▶ Exercise material
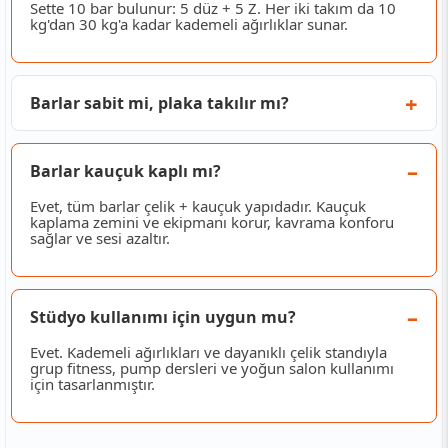
Sette 10 bar bulunur: 5 düz + 5 Z. Her iki takım da 10
kg'dan 30 kg'a kadar kademeli ağırlıklar sunar.
Barlar sabit mi, plaka takılır mı?
Barlar kauçuk kaplı mı?
Evet, tüm barlar çelik + kauçuk yapıdadır. Kauçuk
kaplama zemini ve ekipmanı korur, kavrama konforu
sağlar ve sesi azaltır.
Stüdyo kullanımı için uygun mu?
Evet. Kademeli ağırlıkları ve dayanıklı çelik standıyla
grup fitness, pump dersleri ve yoğun salon kullanımı
için tasarlanmıştır.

▶ Aim of the exercise
Using the records above, copy exactly the lines from the one containing "sağlar ve sesi azaltır." through the last, inclusive, and nothing else.

▶ Written solution
sağlar ve sesi azaltır.
Stüdyo kullanımı için uygun mu?
Evet. Kademeli ağırlıkları ve dayanıklı çelik standıyla
grup fitness, pump dersleri ve yoğun salon kullanımı
için tasarlanmıştır.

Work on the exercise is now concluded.